The discrepancy between maternal morality rates for VBAC vs. ERCS is (out of 10,000) 2 vs. 4. 4 is 2 times 2; that is, 200%, or twice the risk.

The discrepancy between child's mortality rates for ERCS vs. VBAC is (out of 10,000) 38 vs. 13. 38 is 2.92 times 13; that is, 292%, or almost three times the risk.

The difference between 2.92 and 2 is a lot less than the difference between 25 and 2. The figure of 25 that you arrived at has some limited validity inasmuch as that many more children die per 10,000, but it's not that much more of a percentage of 13 than 4 is of 2. The relative proportions are not that different.

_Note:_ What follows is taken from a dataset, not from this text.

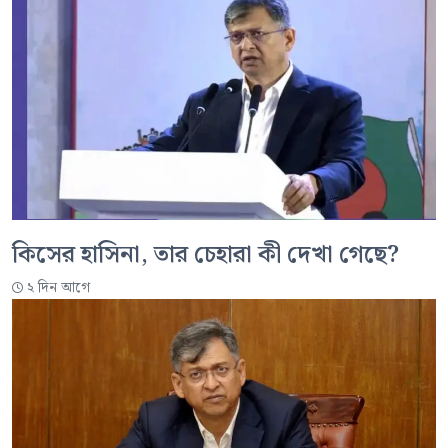
কিসের হাসিনা, তার চেহারা কী দেখা গেছে?
২ দিন আগে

(I hope I am explaining this OK. This is all just arithmetic I remember from high school; I don't know anything about the actual science of statistics. I hope someone who does know will come along. I find the apparent absence of such a person from these 'cesarean risk' threads very frustrating. 'Cause the one thing I do know about statistics is it's more complicated than it looks, and I suspect these back of the envelope type calculations aren't really getting us too far.)

But anyway, as far as I can tell, it comes down to whether you prefer to tolerate (almost) three times the risk to the child, or two times the risk to the mother.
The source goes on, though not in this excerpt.